▸ Records provided

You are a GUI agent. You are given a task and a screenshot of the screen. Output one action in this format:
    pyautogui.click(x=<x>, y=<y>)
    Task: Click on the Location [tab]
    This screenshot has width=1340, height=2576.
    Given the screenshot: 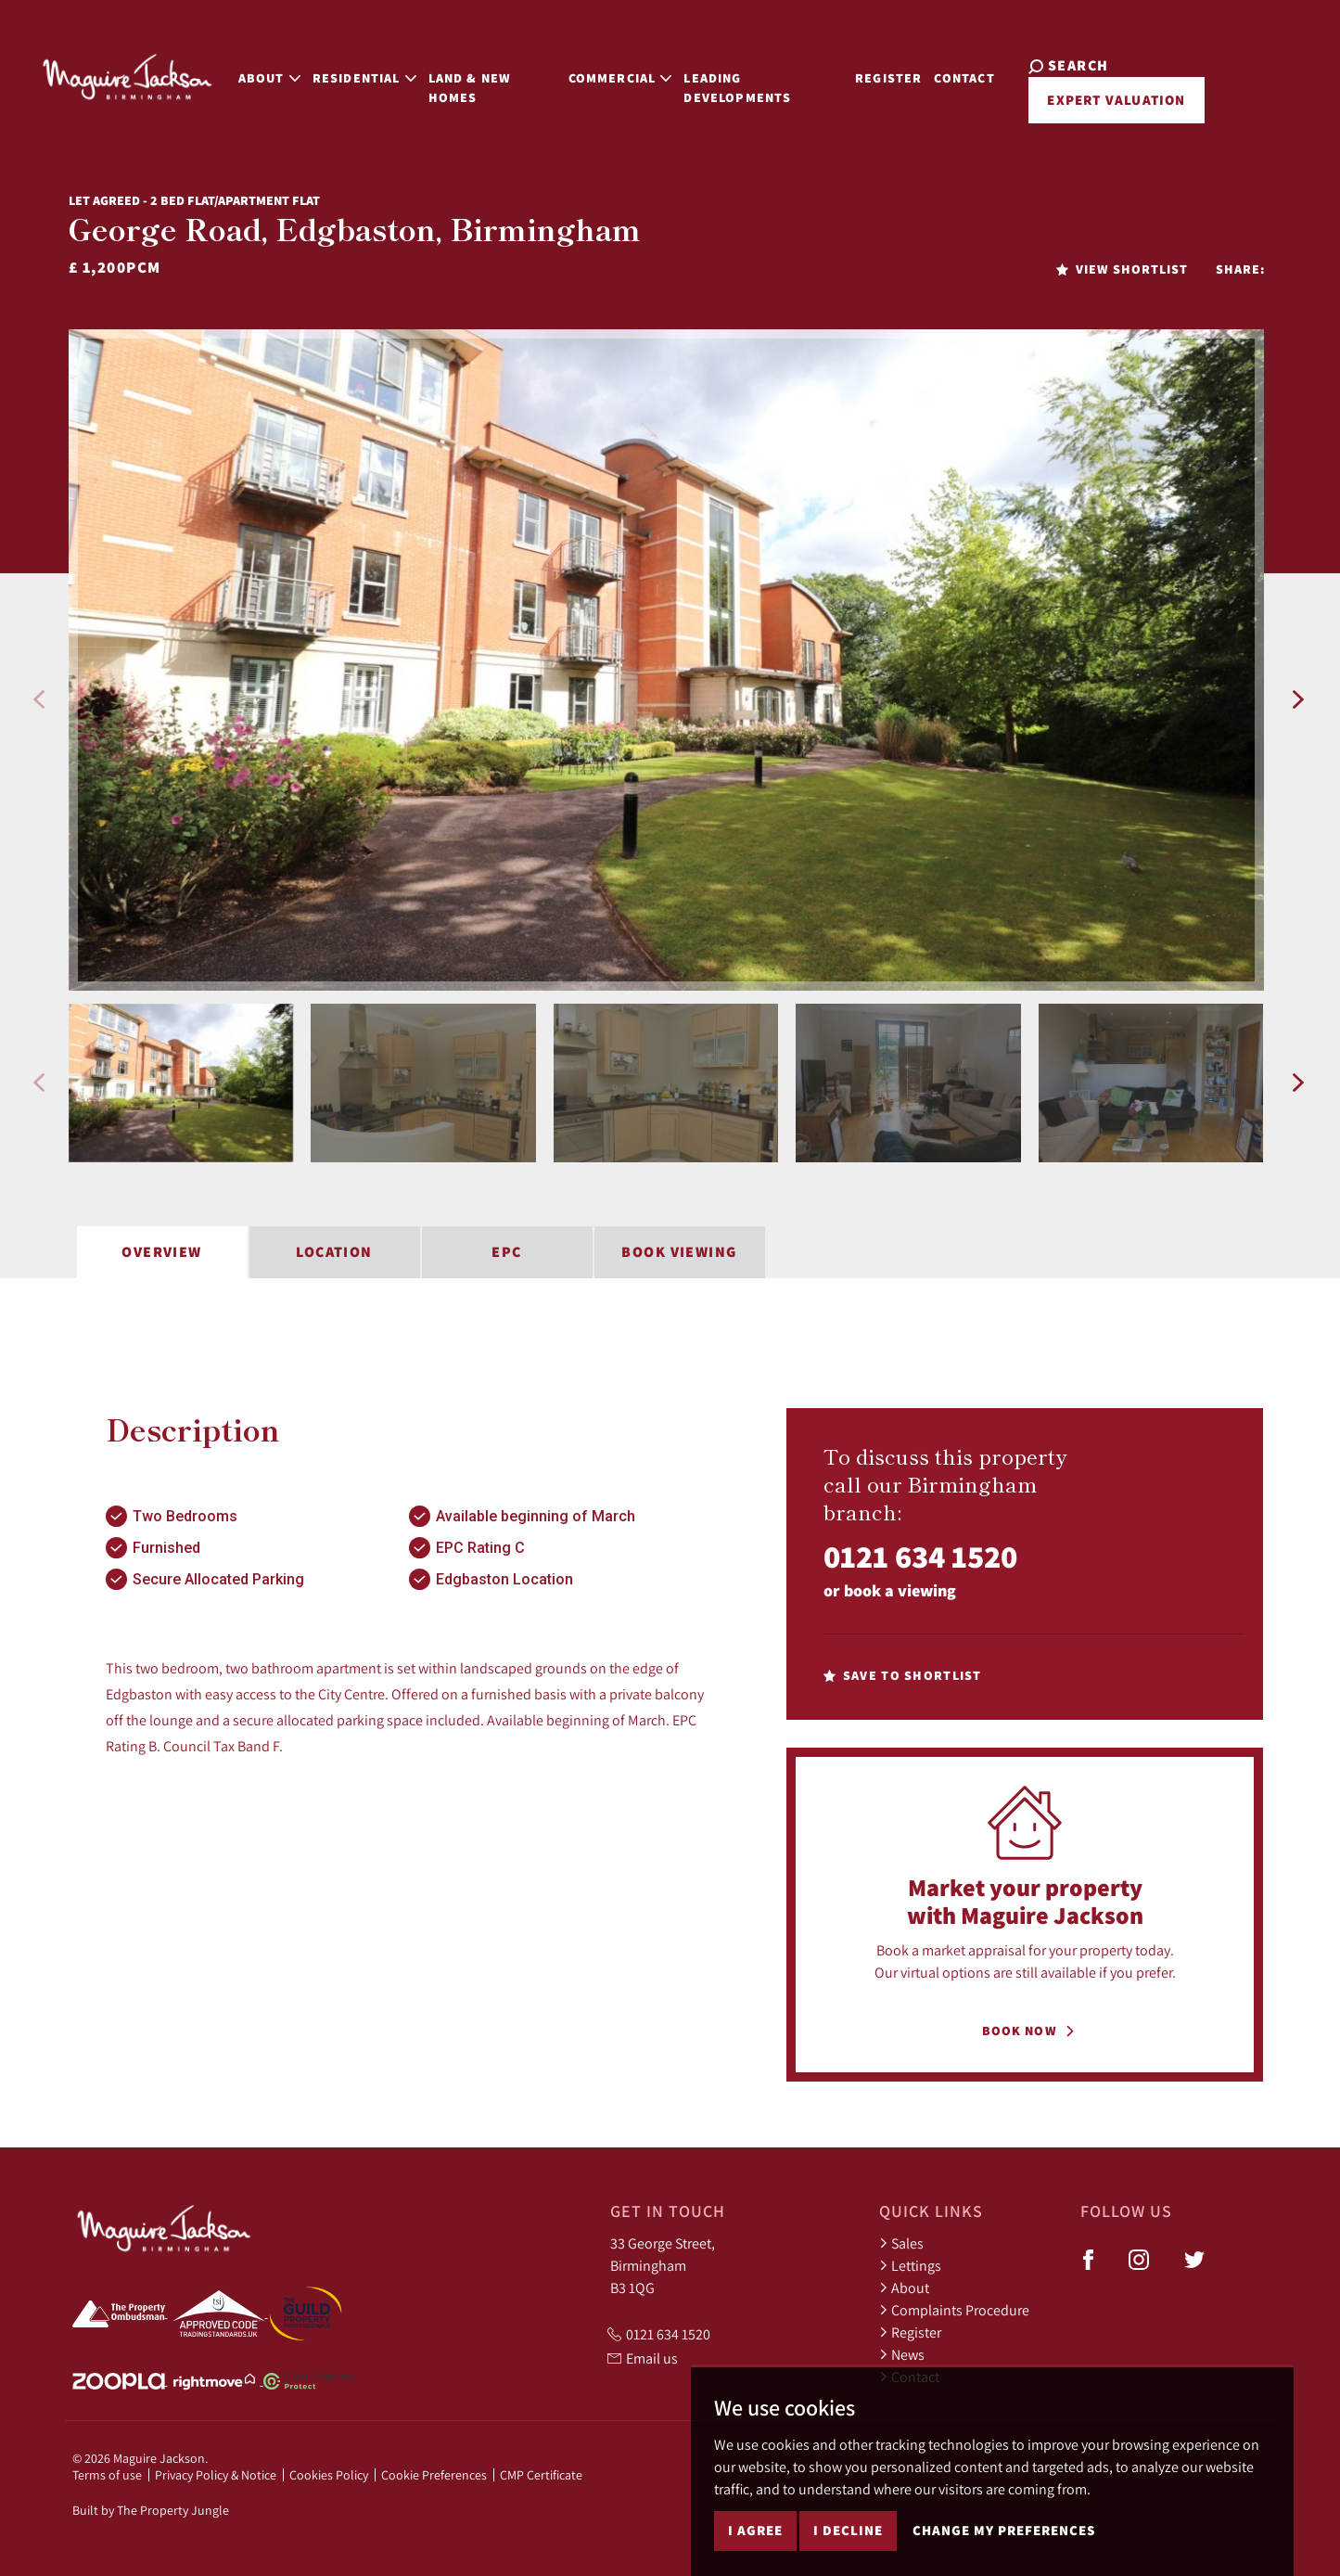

▸ What you are asked to do
Leave out the pictures and set down all of the data exactly.

▸ Answer area
You are a GUI agent. You are given a task and a screenshot of the screen. Output one action in this format:
    pyautogui.click(x=<x>, y=<y>)
    Task: Click on the Location [tab]
    This screenshot has width=1340, height=2576.
    Given the screenshot: 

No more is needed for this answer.